→ TO DO
Every entry should appear in your answer exactly as it does here.

____ PROVIDED RECORDS

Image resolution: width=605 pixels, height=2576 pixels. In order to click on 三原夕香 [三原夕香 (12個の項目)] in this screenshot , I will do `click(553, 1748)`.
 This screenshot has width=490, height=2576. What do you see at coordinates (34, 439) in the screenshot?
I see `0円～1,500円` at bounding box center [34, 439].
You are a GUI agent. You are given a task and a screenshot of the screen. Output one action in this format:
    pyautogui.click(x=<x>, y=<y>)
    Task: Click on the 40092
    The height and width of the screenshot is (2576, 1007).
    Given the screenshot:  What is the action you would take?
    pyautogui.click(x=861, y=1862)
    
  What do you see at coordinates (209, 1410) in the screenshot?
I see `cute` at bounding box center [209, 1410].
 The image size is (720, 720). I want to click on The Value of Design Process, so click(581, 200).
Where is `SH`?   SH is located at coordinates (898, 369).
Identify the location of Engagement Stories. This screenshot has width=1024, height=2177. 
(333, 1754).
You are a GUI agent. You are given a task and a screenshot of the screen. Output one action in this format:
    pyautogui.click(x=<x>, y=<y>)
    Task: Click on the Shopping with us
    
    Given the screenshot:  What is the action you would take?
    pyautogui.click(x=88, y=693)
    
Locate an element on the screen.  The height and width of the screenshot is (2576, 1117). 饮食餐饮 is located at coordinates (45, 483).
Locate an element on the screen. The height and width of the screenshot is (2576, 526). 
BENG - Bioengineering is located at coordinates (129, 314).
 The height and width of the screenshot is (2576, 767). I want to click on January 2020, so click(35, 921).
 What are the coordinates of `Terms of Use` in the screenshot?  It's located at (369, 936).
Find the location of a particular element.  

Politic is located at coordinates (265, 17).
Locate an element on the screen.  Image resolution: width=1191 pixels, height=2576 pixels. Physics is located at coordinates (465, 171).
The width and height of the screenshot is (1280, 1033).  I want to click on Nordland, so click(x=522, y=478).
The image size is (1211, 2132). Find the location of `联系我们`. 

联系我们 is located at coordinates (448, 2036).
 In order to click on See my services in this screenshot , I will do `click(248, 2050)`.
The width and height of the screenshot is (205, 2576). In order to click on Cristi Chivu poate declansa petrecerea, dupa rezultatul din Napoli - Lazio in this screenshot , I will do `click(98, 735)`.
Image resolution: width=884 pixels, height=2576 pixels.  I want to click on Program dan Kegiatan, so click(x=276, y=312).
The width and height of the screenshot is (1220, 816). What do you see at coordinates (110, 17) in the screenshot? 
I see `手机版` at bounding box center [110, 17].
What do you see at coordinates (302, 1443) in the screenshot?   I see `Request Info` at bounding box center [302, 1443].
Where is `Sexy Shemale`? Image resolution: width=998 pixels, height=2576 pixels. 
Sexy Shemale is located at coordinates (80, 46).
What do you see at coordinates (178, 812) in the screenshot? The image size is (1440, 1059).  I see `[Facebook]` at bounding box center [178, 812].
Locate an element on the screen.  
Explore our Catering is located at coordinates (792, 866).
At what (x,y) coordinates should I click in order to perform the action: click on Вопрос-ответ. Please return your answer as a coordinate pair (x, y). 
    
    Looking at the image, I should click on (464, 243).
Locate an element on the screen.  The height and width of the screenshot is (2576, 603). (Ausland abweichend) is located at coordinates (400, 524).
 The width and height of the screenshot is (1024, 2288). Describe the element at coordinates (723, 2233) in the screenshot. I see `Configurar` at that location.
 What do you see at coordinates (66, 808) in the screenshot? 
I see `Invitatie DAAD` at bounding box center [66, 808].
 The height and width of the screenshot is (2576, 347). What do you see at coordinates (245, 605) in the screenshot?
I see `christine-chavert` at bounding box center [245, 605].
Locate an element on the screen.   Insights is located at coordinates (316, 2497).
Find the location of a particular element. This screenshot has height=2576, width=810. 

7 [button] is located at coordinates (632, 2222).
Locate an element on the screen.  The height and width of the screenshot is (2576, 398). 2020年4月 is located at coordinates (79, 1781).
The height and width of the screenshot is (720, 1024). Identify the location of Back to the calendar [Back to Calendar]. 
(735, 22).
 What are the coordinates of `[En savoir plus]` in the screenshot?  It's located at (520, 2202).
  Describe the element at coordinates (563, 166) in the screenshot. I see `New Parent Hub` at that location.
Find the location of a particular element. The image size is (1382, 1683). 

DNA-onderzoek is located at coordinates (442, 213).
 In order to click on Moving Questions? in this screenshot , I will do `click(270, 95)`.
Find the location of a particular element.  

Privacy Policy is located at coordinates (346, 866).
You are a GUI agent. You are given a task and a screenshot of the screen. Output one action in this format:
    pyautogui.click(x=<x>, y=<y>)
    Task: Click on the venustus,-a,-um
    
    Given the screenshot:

________

→ THE COMPLETED TASK
Image resolution: width=605 pixels, height=2576 pixels. In order to click on 三原夕香 [三原夕香 (12個の項目)] in this screenshot , I will do `click(553, 1748)`.
 This screenshot has width=490, height=2576. What do you see at coordinates (34, 439) in the screenshot?
I see `0円～1,500円` at bounding box center [34, 439].
You are a GUI agent. You are given a task and a screenshot of the screen. Output one action in this format:
    pyautogui.click(x=<x>, y=<y>)
    Task: Click on the 40092
    The height and width of the screenshot is (2576, 1007).
    Given the screenshot:  What is the action you would take?
    pyautogui.click(x=861, y=1862)
    
  What do you see at coordinates (209, 1410) in the screenshot?
I see `cute` at bounding box center [209, 1410].
 The image size is (720, 720). I want to click on The Value of Design Process, so click(581, 200).
Where is `SH`?   SH is located at coordinates (898, 369).
Identify the location of Engagement Stories. This screenshot has width=1024, height=2177. 
(333, 1754).
You are a GUI agent. You are given a task and a screenshot of the screen. Output one action in this format:
    pyautogui.click(x=<x>, y=<y>)
    Task: Click on the Shopping with us
    
    Given the screenshot:  What is the action you would take?
    pyautogui.click(x=88, y=693)
    
Locate an element on the screen.  The height and width of the screenshot is (2576, 1117). 饮食餐饮 is located at coordinates (45, 483).
Locate an element on the screen. The height and width of the screenshot is (2576, 526). 
BENG - Bioengineering is located at coordinates (129, 314).
 The height and width of the screenshot is (2576, 767). I want to click on January 2020, so click(35, 921).
 What are the coordinates of `Terms of Use` in the screenshot?  It's located at (369, 936).
Find the location of a particular element.  

Politic is located at coordinates (265, 17).
Locate an element on the screen.  Image resolution: width=1191 pixels, height=2576 pixels. Physics is located at coordinates (465, 171).
The width and height of the screenshot is (1280, 1033).  I want to click on Nordland, so click(x=522, y=478).
The image size is (1211, 2132). Find the location of `联系我们`. 

联系我们 is located at coordinates (448, 2036).
 In order to click on See my services in this screenshot , I will do `click(248, 2050)`.
The width and height of the screenshot is (205, 2576). In order to click on Cristi Chivu poate declansa petrecerea, dupa rezultatul din Napoli - Lazio in this screenshot , I will do `click(98, 735)`.
Image resolution: width=884 pixels, height=2576 pixels.  I want to click on Program dan Kegiatan, so click(x=276, y=312).
The width and height of the screenshot is (1220, 816). What do you see at coordinates (110, 17) in the screenshot? 
I see `手机版` at bounding box center [110, 17].
What do you see at coordinates (302, 1443) in the screenshot?   I see `Request Info` at bounding box center [302, 1443].
Where is `Sexy Shemale`? Image resolution: width=998 pixels, height=2576 pixels. 
Sexy Shemale is located at coordinates (80, 46).
What do you see at coordinates (178, 812) in the screenshot? The image size is (1440, 1059).  I see `[Facebook]` at bounding box center [178, 812].
Locate an element on the screen.  
Explore our Catering is located at coordinates (792, 866).
At what (x,y) coordinates should I click in order to perform the action: click on Вопрос-ответ. Please return your answer as a coordinate pair (x, y). 
    
    Looking at the image, I should click on (464, 243).
Locate an element on the screen.  The height and width of the screenshot is (2576, 603). (Ausland abweichend) is located at coordinates (400, 524).
 The width and height of the screenshot is (1024, 2288). Describe the element at coordinates (723, 2233) in the screenshot. I see `Configurar` at that location.
 What do you see at coordinates (66, 808) in the screenshot? 
I see `Invitatie DAAD` at bounding box center [66, 808].
 The height and width of the screenshot is (2576, 347). What do you see at coordinates (245, 605) in the screenshot?
I see `christine-chavert` at bounding box center [245, 605].
Locate an element on the screen.   Insights is located at coordinates (316, 2497).
Find the location of a particular element. This screenshot has height=2576, width=810. 

7 [button] is located at coordinates (632, 2222).
Locate an element on the screen.  The height and width of the screenshot is (2576, 398). 2020年4月 is located at coordinates (79, 1781).
The height and width of the screenshot is (720, 1024). Identify the location of Back to the calendar [Back to Calendar]. 
(735, 22).
 What are the coordinates of `[En savoir plus]` in the screenshot?  It's located at (520, 2202).
  Describe the element at coordinates (563, 166) in the screenshot. I see `New Parent Hub` at that location.
Find the location of a particular element. The image size is (1382, 1683). 

DNA-onderzoek is located at coordinates (442, 213).
 In order to click on Moving Questions? in this screenshot , I will do `click(270, 95)`.
Find the location of a particular element.  

Privacy Policy is located at coordinates (346, 866).
You are a GUI agent. You are given a task and a screenshot of the screen. Output one action in this format:
    pyautogui.click(x=<x>, y=<y>)
    Task: Click on the venustus,-a,-um
    
    Given the screenshot:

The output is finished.